Aunt Mary's heart bounded as lightly as if a hundred-pound weight had been taken from it; she was made happy on the instant.

"You don't know how glad I am to hear you say so, Mrs. Tompkins," she said, earnestly. "It has removed a load from my heart. Hereafter, I hope nothing will occur again to disturb our friendly feelings. You may have the kettle again, in a day or two, in welcome, and keep it as long as you please."

The breach was thus easily healed; and had Aunt Mary gone over on Saturday to see Mrs. Tompkins, she would have saved herself a world of trouble.

Still, nothing of this was known to the other members of the church, who were as full of conjecture as ever, concerning the singular conduct, as they called it, of Aunt Mary. The minister said nothing, and Mrs. Tompkins, of course, said nothing; and no one ventured to question Aunt Mary.

On the next Sabbath, Aunt Mary came to church as usual, and all eyes were instantly upon her.

Some thought she still looked troubled, and was paler than before, while others perceived that she was really more cheerful. In due time, the minister arose and announced his text:

"Give to him that asks, and of him that would borrow of you, turn not away."

"My dear friends," said he, on drawing near to the close of his subject, "the text teaches us, besides that of simple alms-giving, the duty of lending; but you will observe, it says not a word about borrowing. Under the law laid down here, we may lend as much as we please, but it gives no license to borrow. Now, as far as I have been able to learn, a number of my congregation have not been very particular on this point. They seem to think that it is helping their neighbors to keep this injunction to lend, by compelling an obedience to the precept, whether they are inclined to obey or not. Now, this is wrong. We are justified in lending to those who need such kind offices, but not to put others to the inconvenience of lending when we are fully able to supply our own needs. This is going beyond the scope of the Divine injunction, and I hold it to be morally wrong to do so. Some of you, I am credibly informed," and his voice fell to a low, distinct, and solemn tone, "are in the habit of regularly borrowing Aunt Mary's preserving kettle (here Aunt Mary looked up with a bewildered air, while her face colored deeply, and the whole congregation stared in amazement; but the minister went calmly on) and this, too, without regard to her convenience. Nor is this all the kettle is hardly ever returned in a good condition. How thoughtless! how wrong! In this, Aunt Mary alone has been faithful to the precept in my text, while you have departed widely from its true spirit. Let me hope that you will think better of this matter, and wisely resolve to let your past short-comings suffice."

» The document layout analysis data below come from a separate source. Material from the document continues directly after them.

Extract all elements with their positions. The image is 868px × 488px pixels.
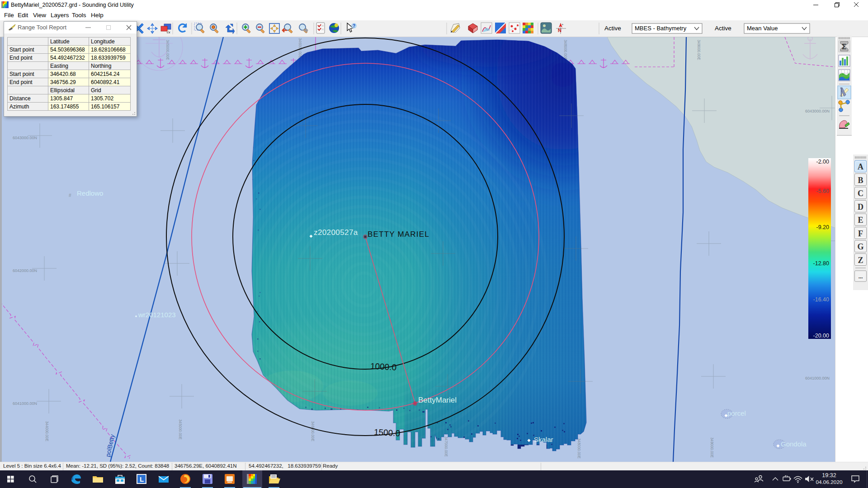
svg-text:6042000.00N: 6042000.00N [13,268,37,273]
svg-text:L: L [140,475,144,483]
svg-text:-20.00: -20.00 [813,333,829,339]
svg-text:347000.00E: 347000.00E [444,436,448,457]
svg-text:C: C [858,189,863,198]
svg-text:BettyMariel: BettyMariel [418,396,457,404]
svg-text:-2.00: -2.00 [816,159,830,165]
svg-text:Gondola: Gondola [781,440,807,448]
svg-text:#: # [69,193,71,198]
svg-text:N: N [558,28,561,33]
svg-text:04.06.2020: 04.06.2020 [816,479,842,485]
svg-text:G: G [857,242,863,251]
svg-text:MBES - Bathymetry: MBES - Bathymetry [635,25,687,32]
svg-text:Skalar: Skalar [534,436,553,443]
svg-text:z20200527a: z20200527a [314,228,358,237]
svg-text:Σ: Σ [842,42,846,51]
svg-text:Active: Active [715,25,731,32]
svg-text:-16.40: -16.40 [813,296,829,303]
svg-text:345000.00E: 345000.00E [165,40,170,60]
svg-text:√x: √x [166,30,170,34]
svg-text:E: E [858,216,863,225]
svg-text:6043000.00N: 6043000.00N [13,136,37,140]
svg-text:...: ... [859,273,863,280]
svg-text:Z: Z [858,256,863,265]
svg-text:Mean Value: Mean Value [747,25,778,32]
svg-text:19:32: 19:32 [822,472,836,479]
svg-text:1000.0: 1000.0 [370,361,396,372]
svg-text:348000.00E: 348000.00E [563,40,568,60]
svg-text:+: + [561,23,564,27]
svg-text:F: F [858,229,863,238]
svg-text:349000.00E: 349000.00E [697,40,701,60]
svg-text:348000.00E: 348000.00E [577,438,581,459]
svg-text:B: B [858,176,863,185]
svg-text:6041000.00N: 6041000.00N [805,376,830,380]
svg-text:1500.0: 1500.0 [373,427,400,438]
svg-text:D: D [858,202,863,211]
svg-text:A: A [858,162,863,171]
svg-text:344000.00E: 344000.00E [45,421,49,441]
svg-text:BETTY MARIEL: BETTY MARIEL [368,230,429,239]
svg-text:349000.00E: 349000.00E [710,437,714,458]
svg-text:?: ? [353,23,355,28]
svg-text:-9.20: -9.20 [816,224,830,230]
svg-text:porcel: porcel [727,409,746,417]
svg-text:Active: Active [604,25,621,32]
svg-text:346000.00E: 346000.00E [311,421,315,441]
svg-text:345000.00E: 345000.00E [178,419,183,440]
svg-text:6041000.00N: 6041000.00N [13,401,37,406]
svg-text:6043000.00N: 6043000.00N [805,109,830,113]
svg-text:wr20121023: wr20121023 [138,311,176,319]
svg-text:-12.80: -12.80 [813,260,829,267]
svg-text:Redlowo: Redlowo [77,189,103,197]
svg-text:-5.60: -5.60 [816,188,830,194]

And thus the sermon closed. It may well be supposed that for some days there was something of a stir in the hive. The ladies of the congregation who were among the borrowers of the preserving kettle, and they were not a few, including the minister's wife, were for a time deeply incensed at Aunt Mary, and not a few at the minister. But this temporary indignation soon wore off, for Aunt Mary was so kind and good that no one could feel offended with her for any length of time, more especially where there was really no cause of offence. One by one, they called upon her, as they were enabled to see how really they had been guilty of trespassing upon good nature, and, after apologizing, enjoyed with her a hearty laugh upon the subject. And, finally, the whole thing came to be looked upon as quite an amusing as well as an instructive affair.

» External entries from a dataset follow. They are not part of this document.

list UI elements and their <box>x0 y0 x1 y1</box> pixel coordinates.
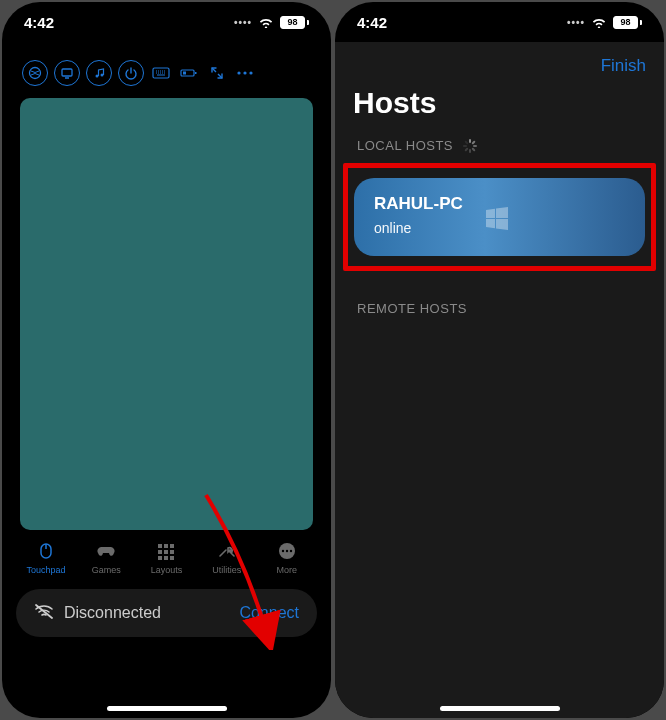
svg-rect-19 <box>170 556 174 560</box>
svg-point-9 <box>243 71 246 74</box>
status-bar: 4:42 •••• 98 <box>335 2 664 42</box>
battery-tool-icon[interactable] <box>178 62 200 84</box>
status-bar: 4:42 •••• 98 <box>2 2 331 42</box>
touchpad-surface[interactable] <box>20 98 313 530</box>
connection-status: Disconnected <box>64 604 161 622</box>
right-screenshot: 4:42 •••• 98 Finish Hosts LOCAL HOSTS RA… <box>335 2 664 718</box>
tab-games[interactable]: Games <box>78 542 134 575</box>
svg-rect-11 <box>158 544 162 548</box>
power-icon[interactable] <box>118 60 144 86</box>
page-title: Hosts <box>335 80 664 138</box>
tab-label: Touchpad <box>27 565 66 575</box>
battery-level: 98 <box>280 16 305 29</box>
status-right: •••• 98 <box>234 14 309 31</box>
tab-label: Utilities <box>212 565 241 575</box>
keyboard-icon[interactable] <box>150 62 172 84</box>
windows-icon <box>484 206 510 236</box>
battery-level: 98 <box>613 16 638 29</box>
home-indicator[interactable] <box>107 706 227 711</box>
section-text: REMOTE HOSTS <box>357 301 467 316</box>
status-right: •••• 98 <box>567 14 642 31</box>
status-time: 4:42 <box>357 14 387 31</box>
svg-point-10 <box>249 71 252 74</box>
cellular-icon: •••• <box>567 17 585 28</box>
wifi-off-icon <box>34 603 54 623</box>
svg-rect-15 <box>164 550 168 554</box>
battery-icon: 98 <box>613 16 642 29</box>
gamepad-icon <box>95 542 117 562</box>
expand-icon[interactable] <box>206 62 228 84</box>
home-indicator[interactable] <box>440 706 560 711</box>
tab-label: Games <box>92 565 121 575</box>
svg-point-23 <box>290 550 292 552</box>
svg-point-21 <box>282 550 284 552</box>
local-hosts-label: LOCAL HOSTS <box>335 138 664 163</box>
remote-hosts-label: REMOTE HOSTS <box>335 283 664 326</box>
browser-icon[interactable] <box>22 60 48 86</box>
toolbar <box>2 42 331 98</box>
wifi-icon <box>258 14 274 31</box>
mouse-icon <box>35 542 57 562</box>
svg-rect-7 <box>183 72 186 75</box>
svg-rect-17 <box>158 556 162 560</box>
svg-rect-14 <box>158 550 162 554</box>
tab-touchpad[interactable]: Touchpad <box>18 542 74 575</box>
tab-layouts[interactable]: Layouts <box>138 542 194 575</box>
connection-bar: Disconnected Connect <box>16 589 317 637</box>
battery-icon: 98 <box>280 16 309 29</box>
tab-label: Layouts <box>151 565 183 575</box>
tab-label: More <box>277 565 298 575</box>
svg-rect-18 <box>164 556 168 560</box>
tab-more[interactable]: More <box>259 542 315 575</box>
wifi-icon <box>591 14 607 31</box>
tools-icon <box>216 542 238 562</box>
svg-rect-12 <box>164 544 168 548</box>
svg-point-8 <box>237 71 240 74</box>
svg-rect-5 <box>181 70 194 76</box>
section-text: LOCAL HOSTS <box>357 138 453 153</box>
annotation-highlight: RAHUL-PC online <box>343 163 656 271</box>
music-icon[interactable] <box>86 60 112 86</box>
svg-rect-6 <box>195 72 197 74</box>
finish-button[interactable]: Finish <box>601 56 646 76</box>
svg-point-22 <box>286 550 288 552</box>
host-card[interactable]: RAHUL-PC online <box>354 178 645 256</box>
monitor-icon[interactable] <box>54 60 80 86</box>
grid-icon <box>155 542 177 562</box>
ellipsis-icon <box>276 542 298 562</box>
spinner-icon <box>463 139 477 153</box>
status-time: 4:42 <box>24 14 54 31</box>
svg-rect-13 <box>170 544 174 548</box>
connect-button[interactable]: Connect <box>239 604 299 622</box>
svg-rect-16 <box>170 550 174 554</box>
tab-utilities[interactable]: Utilities <box>199 542 255 575</box>
svg-rect-1 <box>62 69 72 76</box>
left-screenshot: 4:42 •••• 98 Touchpad Games <box>2 2 331 718</box>
tab-bar: Touchpad Games Layouts Utilities More <box>2 530 331 581</box>
cellular-icon: •••• <box>234 17 252 28</box>
more-icon[interactable] <box>234 62 256 84</box>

After this, Aunt Mary was allowed to possess her beautiful bell-metal preserving kettle in peace, which was to her a source of no small satisfaction. And what was more, in the course of the next preserving season, a stock of twenty or thirty brass, copper, and bell-metal kettles, that had been lying for years on the shelves of a hardware-dealer's store in the village, almost uninquired for, were all sold off, and a new supply obtained from Boston to meet the increased demand.